◆ Work to complete
Your copy of the data below must be exact and must leave out all pictures.

◆ Records from a data collection

========

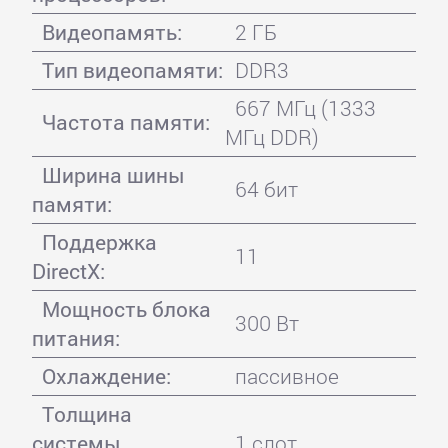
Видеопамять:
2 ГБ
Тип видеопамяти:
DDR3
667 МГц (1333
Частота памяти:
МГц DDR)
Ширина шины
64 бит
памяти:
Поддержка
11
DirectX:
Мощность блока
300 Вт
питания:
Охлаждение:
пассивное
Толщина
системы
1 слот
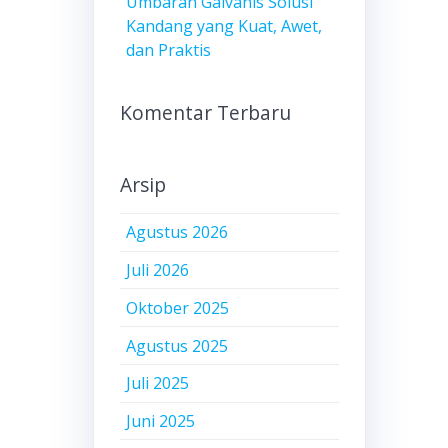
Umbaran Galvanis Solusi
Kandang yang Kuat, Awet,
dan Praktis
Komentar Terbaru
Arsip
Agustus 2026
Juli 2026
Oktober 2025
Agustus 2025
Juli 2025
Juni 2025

========

◆ Output for this exercise
Видеопамять:
2 ГБ
Тип видеопамяти:
DDR3
667 МГц (1333
Частота памяти:
МГц DDR)
Ширина шины
64 бит
памяти:
Поддержка
11
DirectX:
Мощность блока
300 Вт
питания:
Охлаждение:
пассивное
Толщина
системы
1 слот
Umbaran Galvanis Solusi
Kandang yang Kuat, Awet,
dan Praktis
Komentar Terbaru
Arsip
Agustus 2026
Juli 2026
Oktober 2025
Agustus 2025
Juli 2025
Juni 2025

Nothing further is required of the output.